What happens without a service account:

Pod uses default service account
Default account often has too many permissions
Hard to track which app did what in logs
Security risk if default is compromised

Step 2: Create a Role with Minimal Permissions

A role defines what actions are allowed on which resources.

---
# Step 2: Create a role with EXACTLY the permissions needed
apiVersion: rbac.authorization.k8s.io/v1
kind: Role
metadata:
  name: app                    # Role name
  namespace: production        # Only for this namespace

rules:
# RULE 1: Read ConfigMaps, but only the app's own ConfigMap
- apiGroups: [""]             # Empty string = core API
  resources: ["configmaps"]   # Only ConfigMaps
  resourceNames: ["app-config"]  # ONLY this specific ConfigMap!
  verbs: ["get", "list", "watch"]  # Only read operations
  
  # Example: App needs to read configuration
  # Allowed: kubectl get configmap app-config
  # Denied: kubectl get configmap other-config
  # Denied: kubectl delete configmap app-config

# RULE 2: Read Secrets, but only the app's own Secret
- apiGroups: [""]
  resources: ["secrets"]      # Only Secrets
  resourceNames: ["app-secret"]  # ONLY this specific Secret!
  verbs: ["get"]              # Only get (not list, not delete)
  
  # Example: App needs database password from Secret
  # Allowed: kubectl get secret app-secret
  # Denied: kubectl get secret admin-secret
  # Denied: kubectl list secrets (can't see all secrets)
  # This is important! Even listing secrets can be a leak!

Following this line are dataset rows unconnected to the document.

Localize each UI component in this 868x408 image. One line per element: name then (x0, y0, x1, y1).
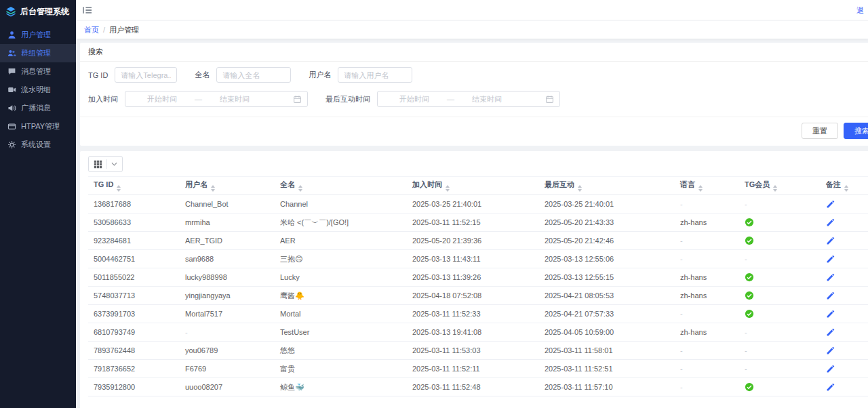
cell-join-time: 2025-03-11 11:52:48 (407, 378, 539, 396)
search-panel: 搜索 TG ID 全名 用户名 (80, 43, 868, 146)
table-row: 530586633 mrmiha 米哈 <(￣︶￣)/[GO!] 2025-03… (88, 213, 868, 232)
edit-remark-icon[interactable] (826, 291, 835, 300)
cell-remark (821, 250, 868, 268)
breadcrumb: 首页 / 用户管理 (76, 20, 868, 39)
member-check-icon (745, 236, 754, 245)
last-active-field-group: 最后互动时间 — (326, 91, 560, 107)
search-button[interactable]: 搜索 (844, 123, 868, 139)
column-settings-button[interactable] (88, 156, 123, 172)
sort-control[interactable] (844, 185, 848, 192)
cell-member: - (739, 213, 821, 232)
edit-remark-icon[interactable] (826, 273, 835, 282)
sort-control[interactable] (698, 185, 703, 192)
cell-username: mrmiha (180, 213, 275, 232)
cell-language: - (675, 250, 739, 268)
cell-tg-id: 7893762448 (88, 342, 180, 360)
grid-icon (94, 160, 102, 169)
full-name-field-group: 全名 (195, 67, 291, 83)
sort-control[interactable] (446, 185, 450, 192)
full-name-input[interactable] (216, 67, 291, 83)
username-input[interactable] (338, 67, 412, 83)
cell-language: zh-hans (675, 287, 739, 305)
table-body: 136817688 Channel_Bot Channel 2025-03-25… (88, 195, 868, 396)
sort-control[interactable] (578, 185, 582, 192)
table-row: 5011855022 lucky988998 Lucky 2025-03-13 … (88, 268, 868, 287)
tg-id-label: TG ID (88, 71, 108, 79)
cell-tg-id: 7935912800 (88, 378, 180, 396)
calendar-icon (293, 95, 302, 104)
breadcrumb-separator: / (103, 26, 105, 34)
tg-id-input[interactable] (115, 67, 177, 83)
cell-remark (821, 268, 868, 287)
chevron-down-icon (111, 162, 117, 166)
video-icon (7, 85, 16, 94)
cell-remark (821, 213, 868, 232)
search-actions: 重置 搜索 (80, 117, 868, 146)
calendar-icon (545, 95, 554, 104)
edit-remark-icon[interactable] (826, 218, 835, 227)
reset-button[interactable]: 重置 (802, 123, 838, 139)
sidebar-item-label: 群组管理 (21, 48, 51, 58)
cell-join-time: 2025-03-13 19:41:08 (407, 323, 539, 342)
cell-member: - (739, 342, 821, 360)
edit-remark-icon[interactable] (826, 237, 835, 245)
cell-language: - (675, 195, 739, 213)
collapse-menu-icon[interactable] (83, 6, 92, 14)
sidebar-item-broadcast-message[interactable]: 广播消息 (0, 99, 76, 117)
cell-username: lucky988998 (180, 268, 275, 287)
cell-member: - (739, 268, 821, 287)
top-bar: 退 (76, 0, 868, 20)
col-header-last-active: 最后互动 (539, 177, 675, 195)
sidebar-item-htpay-management[interactable]: HTPAY管理 (0, 117, 76, 136)
last-active-end-input[interactable] (456, 95, 518, 103)
cell-member: - (739, 232, 821, 250)
sidebar-item-system-settings[interactable]: 系统设置 (0, 136, 76, 154)
join-time-range-picker[interactable]: — (125, 91, 308, 107)
cell-language: - (675, 232, 739, 250)
breadcrumb-home-link[interactable]: 首页 (84, 25, 99, 35)
sort-control[interactable] (773, 185, 777, 192)
edit-remark-icon[interactable] (826, 365, 835, 373)
app-logo: 后台管理系统 (0, 0, 76, 23)
cell-member: - (739, 195, 821, 213)
last-active-range-picker[interactable]: — (377, 91, 560, 107)
sidebar-item-label: 用户管理 (21, 30, 51, 40)
col-header-join-time: 加入时间 (407, 177, 539, 195)
table-row: 7935912800 uuoo08207 鲸鱼🐳 2025-03-11 11:5… (88, 378, 868, 396)
sidebar-item-group-management[interactable]: 群组管理 (0, 44, 76, 62)
join-time-end-input[interactable] (203, 95, 266, 103)
last-active-start-input[interactable] (383, 95, 446, 103)
cell-remark (821, 342, 868, 360)
edit-remark-icon[interactable] (826, 328, 835, 337)
cell-language: zh-hans (675, 268, 739, 287)
range-separator: — (195, 95, 202, 103)
member-dash: - (745, 255, 747, 263)
cell-tg-id: 7918736652 (88, 360, 180, 378)
cell-tg-id: 6373991703 (88, 305, 180, 323)
logout-link[interactable]: 退 (856, 5, 864, 16)
edit-remark-icon[interactable] (826, 383, 835, 392)
sidebar: 后台管理系统 用户管理 群组管理 消息管理 流水明细 广播消息 HTPAY管理 (0, 0, 76, 408)
sidebar-item-label: 流水明细 (21, 85, 51, 95)
toolbar-divider (106, 159, 107, 169)
sort-control[interactable] (298, 185, 302, 192)
table-row: 7918736652 F6769 富贵 2025-03-11 11:52:11 … (88, 360, 868, 378)
edit-remark-icon[interactable] (826, 200, 835, 209)
cell-last-active: 2025-03-11 11:52:51 (539, 360, 675, 378)
sort-control[interactable] (211, 185, 215, 192)
edit-remark-icon[interactable] (826, 310, 835, 319)
cell-full-name: AER (275, 232, 407, 250)
cell-join-time: 2025-03-11 11:52:15 (407, 213, 539, 232)
sidebar-item-user-management[interactable]: 用户管理 (0, 26, 76, 44)
sidebar-item-message-management[interactable]: 消息管理 (0, 62, 76, 81)
cell-remark (821, 360, 868, 378)
edit-remark-icon[interactable] (826, 346, 835, 355)
cell-last-active: 2025-03-13 12:55:06 (539, 250, 675, 268)
cell-member: - (739, 305, 821, 323)
cell-language: - (675, 360, 739, 378)
cell-last-active: 2025-03-11 11:57:10 (539, 378, 675, 396)
sidebar-item-transaction-detail[interactable]: 流水明细 (0, 81, 76, 99)
edit-remark-icon[interactable] (826, 255, 835, 264)
sort-control[interactable] (117, 185, 121, 192)
join-time-start-input[interactable] (131, 95, 193, 103)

# What's NOT in this role:
# - Can't create pods (can't spawn new containers)
# - Can't delete pods (can't break cluster)
# - Can't create secrets (can't store malicious data)
# - Can't access other namespaces (confined to production)

Real example of what happens:

# App inside pod tries to:
$ kubectl get secrets
# Result: Error! Permission denied
# Why: Role only allows "get" on specific secret "app-secret", not "list" all secrets

$ kubectl get secret app-secret
# Result: Success! App gets its credentials
# Why: Role specifically allows this

$ kubectl delete configmap app-config
# Result: Error! Permission denied
# Why: Role only allows "get, list, watch" - not "delete"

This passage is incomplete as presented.